[[ DATA RECORDS, beginning ]]
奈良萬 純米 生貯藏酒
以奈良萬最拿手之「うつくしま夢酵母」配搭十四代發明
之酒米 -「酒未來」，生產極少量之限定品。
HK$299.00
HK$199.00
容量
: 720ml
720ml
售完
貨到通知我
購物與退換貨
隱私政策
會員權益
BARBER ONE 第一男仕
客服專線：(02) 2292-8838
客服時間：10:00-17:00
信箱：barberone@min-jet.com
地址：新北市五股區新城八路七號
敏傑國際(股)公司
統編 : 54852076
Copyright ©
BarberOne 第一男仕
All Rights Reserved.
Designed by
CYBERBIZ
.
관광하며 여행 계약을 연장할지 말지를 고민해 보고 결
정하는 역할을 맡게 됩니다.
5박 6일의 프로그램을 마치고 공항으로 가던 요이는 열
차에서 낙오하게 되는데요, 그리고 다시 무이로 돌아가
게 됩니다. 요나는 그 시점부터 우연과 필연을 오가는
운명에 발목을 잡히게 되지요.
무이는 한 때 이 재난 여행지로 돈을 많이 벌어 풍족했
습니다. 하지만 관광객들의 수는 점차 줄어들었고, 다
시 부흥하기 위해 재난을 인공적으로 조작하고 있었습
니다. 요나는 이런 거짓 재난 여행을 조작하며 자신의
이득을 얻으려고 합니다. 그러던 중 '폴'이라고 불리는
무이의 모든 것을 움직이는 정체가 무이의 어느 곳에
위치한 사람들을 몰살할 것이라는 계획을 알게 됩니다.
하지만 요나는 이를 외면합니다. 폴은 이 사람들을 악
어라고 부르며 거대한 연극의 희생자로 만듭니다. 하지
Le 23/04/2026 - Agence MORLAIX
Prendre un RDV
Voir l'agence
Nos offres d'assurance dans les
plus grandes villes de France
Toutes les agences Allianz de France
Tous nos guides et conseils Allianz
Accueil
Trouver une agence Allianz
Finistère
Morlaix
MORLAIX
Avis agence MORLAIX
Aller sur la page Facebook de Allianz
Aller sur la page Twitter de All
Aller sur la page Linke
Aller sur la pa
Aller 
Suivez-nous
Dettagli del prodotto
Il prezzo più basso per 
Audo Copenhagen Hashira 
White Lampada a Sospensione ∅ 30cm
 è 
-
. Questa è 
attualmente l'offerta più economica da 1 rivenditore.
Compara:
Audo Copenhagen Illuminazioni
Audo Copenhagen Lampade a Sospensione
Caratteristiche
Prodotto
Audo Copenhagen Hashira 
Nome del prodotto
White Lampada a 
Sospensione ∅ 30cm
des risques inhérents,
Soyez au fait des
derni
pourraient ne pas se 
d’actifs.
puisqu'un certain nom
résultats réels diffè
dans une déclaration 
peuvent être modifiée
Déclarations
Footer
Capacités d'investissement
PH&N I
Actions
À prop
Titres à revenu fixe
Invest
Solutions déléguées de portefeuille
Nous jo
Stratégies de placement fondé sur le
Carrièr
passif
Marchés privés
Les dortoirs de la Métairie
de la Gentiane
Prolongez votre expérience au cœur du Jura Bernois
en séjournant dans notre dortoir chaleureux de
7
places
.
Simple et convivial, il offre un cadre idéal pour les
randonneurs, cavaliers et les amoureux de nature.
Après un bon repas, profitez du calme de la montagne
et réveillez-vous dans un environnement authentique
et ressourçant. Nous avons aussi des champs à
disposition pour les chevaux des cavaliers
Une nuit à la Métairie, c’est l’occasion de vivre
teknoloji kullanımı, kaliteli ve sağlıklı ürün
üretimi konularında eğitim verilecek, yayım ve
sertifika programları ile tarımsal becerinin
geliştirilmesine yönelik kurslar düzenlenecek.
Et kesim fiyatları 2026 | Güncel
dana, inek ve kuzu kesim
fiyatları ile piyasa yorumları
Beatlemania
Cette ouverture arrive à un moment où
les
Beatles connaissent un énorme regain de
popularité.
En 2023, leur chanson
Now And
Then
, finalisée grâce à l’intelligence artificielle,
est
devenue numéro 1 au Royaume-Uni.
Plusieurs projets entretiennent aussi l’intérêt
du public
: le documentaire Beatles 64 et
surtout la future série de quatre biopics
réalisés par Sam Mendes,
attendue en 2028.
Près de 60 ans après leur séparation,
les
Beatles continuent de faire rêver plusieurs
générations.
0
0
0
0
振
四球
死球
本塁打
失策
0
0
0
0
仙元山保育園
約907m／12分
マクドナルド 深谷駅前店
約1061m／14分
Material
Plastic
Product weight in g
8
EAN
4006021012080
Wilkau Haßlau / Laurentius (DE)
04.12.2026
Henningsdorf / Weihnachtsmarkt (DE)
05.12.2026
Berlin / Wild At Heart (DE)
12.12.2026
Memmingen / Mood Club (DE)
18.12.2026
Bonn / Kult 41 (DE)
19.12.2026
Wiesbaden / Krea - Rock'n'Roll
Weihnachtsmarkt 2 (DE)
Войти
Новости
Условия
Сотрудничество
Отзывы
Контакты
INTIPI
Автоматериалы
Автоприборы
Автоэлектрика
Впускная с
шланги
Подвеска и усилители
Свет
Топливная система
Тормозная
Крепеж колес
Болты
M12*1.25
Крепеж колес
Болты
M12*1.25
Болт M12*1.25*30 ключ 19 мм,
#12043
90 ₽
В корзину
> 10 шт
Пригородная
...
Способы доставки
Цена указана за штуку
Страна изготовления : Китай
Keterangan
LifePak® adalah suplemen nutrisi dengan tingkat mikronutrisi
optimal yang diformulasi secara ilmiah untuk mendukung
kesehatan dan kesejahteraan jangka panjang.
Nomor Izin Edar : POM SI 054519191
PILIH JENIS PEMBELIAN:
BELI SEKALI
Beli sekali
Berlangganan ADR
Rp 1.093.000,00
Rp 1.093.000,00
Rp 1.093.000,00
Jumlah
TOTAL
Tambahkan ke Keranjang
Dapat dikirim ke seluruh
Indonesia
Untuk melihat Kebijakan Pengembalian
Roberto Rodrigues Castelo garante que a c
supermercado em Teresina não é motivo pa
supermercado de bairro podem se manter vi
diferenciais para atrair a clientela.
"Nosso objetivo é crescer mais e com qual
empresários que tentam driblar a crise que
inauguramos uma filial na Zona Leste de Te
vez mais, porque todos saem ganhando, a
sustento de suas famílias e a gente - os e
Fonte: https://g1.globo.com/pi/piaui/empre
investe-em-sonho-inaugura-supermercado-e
[[ DATA RECORDS, end ]]
#### ASSIGNMENT:
What you should output is every line of the records above, from the first through the line containing "Le 23/04/2026 - Agence MORLAIX", unchanged.

#### YOUR SOLUTION:
奈良萬 純米 生貯藏酒
以奈良萬最拿手之「うつくしま夢酵母」配搭十四代發明
之酒米 -「酒未來」，生產極少量之限定品。
HK$299.00
HK$199.00
容量
: 720ml
720ml
售完
貨到通知我
購物與退換貨
隱私政策
會員權益
BARBER ONE 第一男仕
客服專線：(02) 2292-8838
客服時間：10:00-17:00
信箱：barberone@min-jet.com
地址：新北市五股區新城八路七號
敏傑國際(股)公司
統編 : 54852076
Copyright ©
BarberOne 第一男仕
All Rights Reserved.
Designed by
CYBERBIZ
.
관광하며 여행 계약을 연장할지 말지를 고민해 보고 결
정하는 역할을 맡게 됩니다.
5박 6일의 프로그램을 마치고 공항으로 가던 요이는 열
차에서 낙오하게 되는데요, 그리고 다시 무이로 돌아가
게 됩니다. 요나는 그 시점부터 우연과 필연을 오가는
운명에 발목을 잡히게 되지요.
무이는 한 때 이 재난 여행지로 돈을 많이 벌어 풍족했
습니다. 하지만 관광객들의 수는 점차 줄어들었고, 다
시 부흥하기 위해 재난을 인공적으로 조작하고 있었습
니다. 요나는 이런 거짓 재난 여행을 조작하며 자신의
이득을 얻으려고 합니다. 그러던 중 '폴'이라고 불리는
무이의 모든 것을 움직이는 정체가 무이의 어느 곳에
위치한 사람들을 몰살할 것이라는 계획을 알게 됩니다.
하지만 요나는 이를 외면합니다. 폴은 이 사람들을 악
어라고 부르며 거대한 연극의 희생자로 만듭니다. 하지
Le 23/04/2026 - Agence MORLAIX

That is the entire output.